Other industry folk, while supportive, note that precious few writers-except those with trust funds-would forgo advances, and that it generally works best for those who have a pre-existing fan base that will gobble up their books. As for Miller’s other key ingredients, profit-sharing is not a new concept, and online marketing is catching on everywhere.

Yet again, this is what those of us who are published by small presses do. This is the whole key that the industry doesn’t understand, and this is why they are going to fail. Writers WILL forgo advances except for when they know that the publisher paid the last author that million dollar advance. Then, they ALL want that. But if we look at how many people not only forgo advances but PAY to have their books published, then it refutes the claims of the “industry folk”. They are completely out of touch with the public. Who decided that we care what 50 Cent thinks or that we need another cookbook? The same people who think writers won’t produce good books without six figure advances.

One indie publisher has been pitching an imprint around town that would go beyond what Miller’s doing-expanding into print-on-demand, online subscriptions, maybe even a “salon” for loyal readers. He envisions a transitional period of print-on-demand, then an era in which most books will be produced electronically for next to nothing, while high-priced, creatively designed hardcovers become “the limited-edition vinyl of the future.” “I think they know it’s right,” the publisher says of the executives he’s wooing, “but they don’t want to disrupt the internal equilibrium. I’m like the guy all the girls want to be friends with but won’t hop into bed with.”

Of course the big publishers don’t want to hear what this guy is saying. They’re all on the verge of not existing and they know it’s true.

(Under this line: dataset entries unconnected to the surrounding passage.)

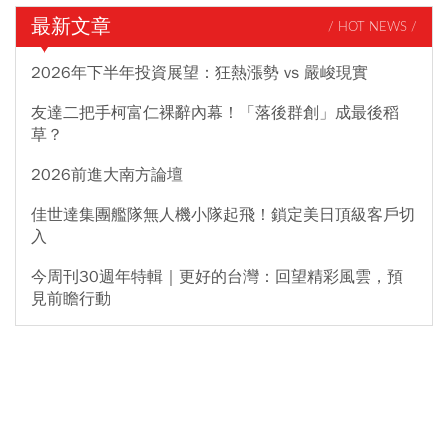
最新文章
/ HOT NEWS /
2026年下半年投資展望：狂熱漲勢 vs 嚴峻現實
友達二把手柯富仁裸辭內幕！「落後群創」成最後稻
草？
2026前進大南方論壇
佳世達集團艦隊無人機小隊起飛！鎖定美日頂級客戶切
入
今周刊30週年特輯｜更好的台灣：回望精彩風雲，預
見前瞻行動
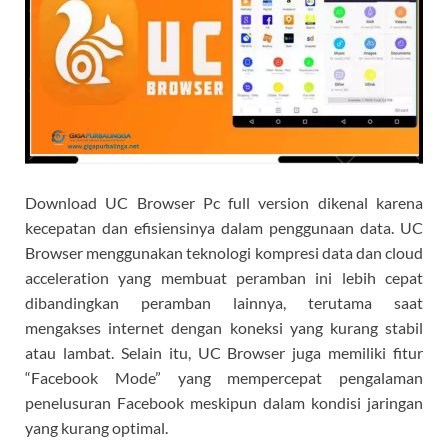
Download UC Browser Pc full version dikenal karena
kecepatan dan efisiensinya dalam penggunaan data. UC
Browser menggunakan teknologi kompresi data dan cloud
acceleration yang membuat peramban ini lebih cepat
dibandingkan peramban lainnya, terutama saat
mengakses internet dengan koneksi yang kurang stabil
atau lambat. Selain itu, UC Browser juga memiliki fitur
“Facebook Mode” yang mempercepat pengalaman
penelusuran Facebook meskipun dalam kondisi jaringan
yang kurang optimal.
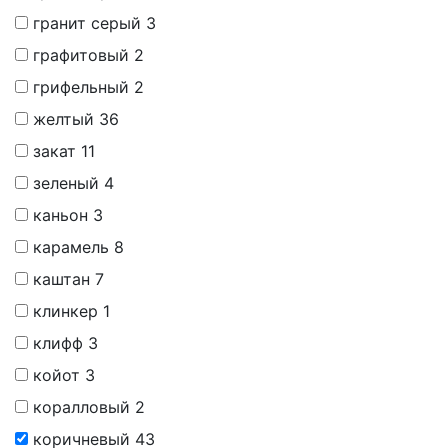
гранит серый
3
графитовый
2
грифельный
2
желтый
36
закат
11
зеленый
4
каньон
3
карамель
8
каштан
7
клинкер
1
клифф
3
койот
3
коралловый
2
коричневый
43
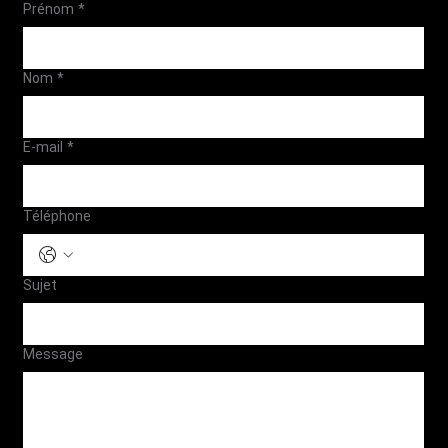
Prénom
*
Nom
*
E-mail
*
Téléphone
Sujet
Message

But going back in time isn’t an option. A hundred Bennett Cerfs wouldn’t save the current publishing model-not without a hundred Bob Millers puzzling out the way forward, unhampered by fear or complacency. The kind of targeted, curated lists editors would love to publish will work even better in an electronic, niche-driven world, if only the innovators can get them there. Those owners who are genuinely interested in the industry’s long-term survival would do well to hire scrappy entrepreneurs at every level, people who think like underdogs.

This is us again. We’re the underdogs. We don’t have the product placement advertising and we can’t pay to have our books dropped by the front door of Borders.

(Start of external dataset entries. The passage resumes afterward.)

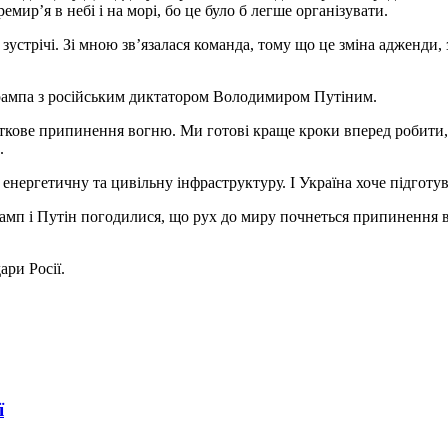
ир’я в небі і на морі, бо це було б легше організувати.
зустрічі. Зі мною зв’язалася команда, тому що це зміна адженди,
рампа з російським диктатором Володимиром Путіним.
сткове припинення вогню. Ми готові краще кроки вперед робити, 
.
енергетичну та цивільну інфраструктуру. І Україна хоче підготув
амп і Путін погодилися, що рух до миру почнеться припинення в
ри Росії.
ї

And think about how hard we are all working at writing and getting our books out there. The authors who are getting the huge advances and selling books no matter what they do aren’t working at it as hard anymore. Because people will buy their books just because of whose name is on it. But readers will only get burned so often before they do stop buying them.

One Response to “The End of the Book Business As We Know It?”

  1. Bertram Says:

    Good article, Claire. New York Magazine sees the end of the book publishing industry as we know it as a bad thing, but I’m all for it. They do not publish books I want to read.

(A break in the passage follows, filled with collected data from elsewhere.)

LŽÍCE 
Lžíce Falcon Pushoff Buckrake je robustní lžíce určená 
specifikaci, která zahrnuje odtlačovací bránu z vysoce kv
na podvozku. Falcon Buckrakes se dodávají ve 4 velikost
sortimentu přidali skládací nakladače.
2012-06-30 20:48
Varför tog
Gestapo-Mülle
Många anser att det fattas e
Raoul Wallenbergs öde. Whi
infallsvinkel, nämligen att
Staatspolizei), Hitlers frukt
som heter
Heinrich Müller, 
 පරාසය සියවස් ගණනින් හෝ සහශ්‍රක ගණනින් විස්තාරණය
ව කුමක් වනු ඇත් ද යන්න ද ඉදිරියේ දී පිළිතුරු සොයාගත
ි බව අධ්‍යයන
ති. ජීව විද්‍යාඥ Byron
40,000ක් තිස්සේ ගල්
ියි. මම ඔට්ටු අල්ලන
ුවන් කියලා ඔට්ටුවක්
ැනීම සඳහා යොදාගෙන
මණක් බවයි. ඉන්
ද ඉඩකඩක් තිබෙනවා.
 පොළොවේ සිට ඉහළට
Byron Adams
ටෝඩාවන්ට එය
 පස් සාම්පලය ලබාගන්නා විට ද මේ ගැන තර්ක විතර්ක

    What the article said to me is that the big publishers could be collapsing under the weight of their system, that they have lost touch with readers, that books stores are no longer the main venue for buying books, that the old ways of promoting books no longer work, and that some readers are looking beyond the bestsellers. A publisher who publishes books only as needed does not have to destroy one-fourth of his product because he can’t sell it, which puts him ahead of the game when it comes to profit percentages. A publisher who doesn’t pay high advances to a few at the expense of the many can develop a team spirit among his authors who will help each other find ways of promoting. An independently-published author who finds ways of connecting with his or her readers has as good a chance of succeeding as an author published by the big guys. An independent publisher who has a hard time getting his books in bookstores doesn’t suffer from a disadvantage if said stores are no longer the best or only place to buy books.